The GDELT Project

GenAI, Disinformation & The Critical Importance Of Applied Real World LLM Red Teaming Vs Trust & Safety Experts

One of the most underappreciated aspects of AI trust and safety efforts is the critical importance of bringing in external experts who are not just outside of the company building the LLM, but outside of the core trust and safety community itself – applied SMEs rather than T&S SMEs. Perhaps the single most striking aspect of our work with the generative AI community over the past few years and especially over the past year and a half is the sheer volume of P0's we uncover each week in the world's most-used GenAI systems, with many of these issues having been a dedicated focus of massive red teaming efforts bringing together some of the world's most recognized names in AI T&S, vast armies of academics and red teamers and some of the top SMEs in those specific subcategories. Given the sheer investment and star power devoted to many of the areas we uncover P0's in each day, how could we be uncovering this many existential issues? The answer: because the GenAI community today is focusing too heavily on a cottage industry of T&S & SME expertise suffering from increasingly narrow groupthink for its reviews and not nearly enough on those power users who are applying these models to real world content under real world conditions to answer real world questions in the real world.

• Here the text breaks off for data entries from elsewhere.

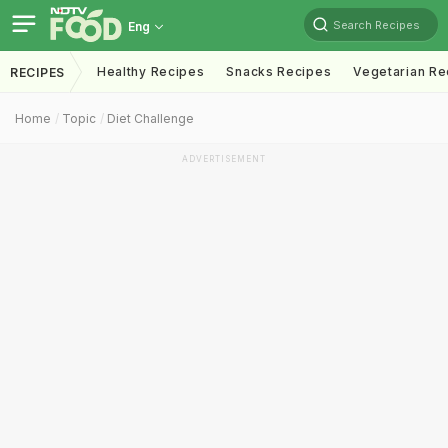
Search Recipes
Eng
Healthy Recipes
Snacks Recipes
Vegetarian Re
RECIPES
Home
Topic
Diet Challenge
ADVERTISEMENT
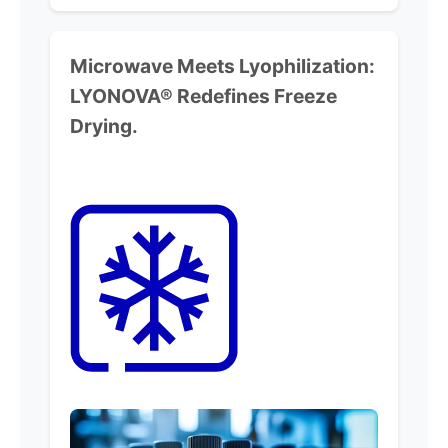
Microwave Meets Lyophilization:
LYONOVA® Redefines Freeze
Drying.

As but one example, we were recently testing the advanced analytic and reasoning capabilities of a top LMM. In the course of our testing, we uncovered something strange: our test suites flagged a troubling behavior – when asked whether a given image was a deep fake or had been altered in any way, it would systematically flag as deep fakes real images depicting certain politicians or topics, while systematically reporting as completely authentic legitimate deep fakes of other politicians and topics. Worse, it would hallucinate that it had run various real-world deep fake and alternation detection software packages and report various actual metrics from those tools – none of which it had run on the image, but which made its prognostications all the more authentic-seeming and frightening. In short, take the latest very real viral negative social media image about politician A and ask the model whether it is real and it will answer definitively and with copious evidence that the image was faked, while asking about an actual deep fake of politician B will yield an answer that the image is entirely authentic and not faked – with grave implications to elections and maintaining an informed electorate.

In conversations with this company after reporting this P0, who to their credit escalated it immediately as a show-stopping issue, we learned much to both our and the company's surprise that this exact scenario had been the subject of massive red teaming that had brought together a star-studded cast of academics, consultants, SMEs and T&S experts who had eventually signed off that this scenario could never happen based on all of their work. Yet, it took us less than 60 seconds to identify it in our most basic test suite. What explains this?

As we dove further into this issue with the company and examined the actual prompts and scenarios that had been examined by all these luminaries in their reports, we found something fascinating: for all their trust and safety, disinformation and elections expertise, none of them had thought to test what would happen if a user asked whether an image was a deep fake for different politicians and topics, having wrongfully assumed that the narrow set of prompts they tested were representative of the model's entire performance on the topic – an oversight that any genai T&S expert should have been only all too familiar with.

So what explains this?

The answer is that too much of the red teaming and AI T&S efforts today are being left to a community that is increasingly suffering from groupthink and increasingly examining models along similar kinds of adversarial lines of reasoning that leave the resulting safety mitigations exceptionally brittle and reflective of a very specific way of thinking.

How do we fix this?

While companies should continue to engage with the AI T&S community, continue to collaborate with academics and continue to work with SMEs, for AI systems to truly begin to address the deeper issues that plague current generative models, they must engage far more closely with their applied user communities – those who are actually using these models in the real world and see how they actually perform each day on content that represents the full rich diversity of out entire planet.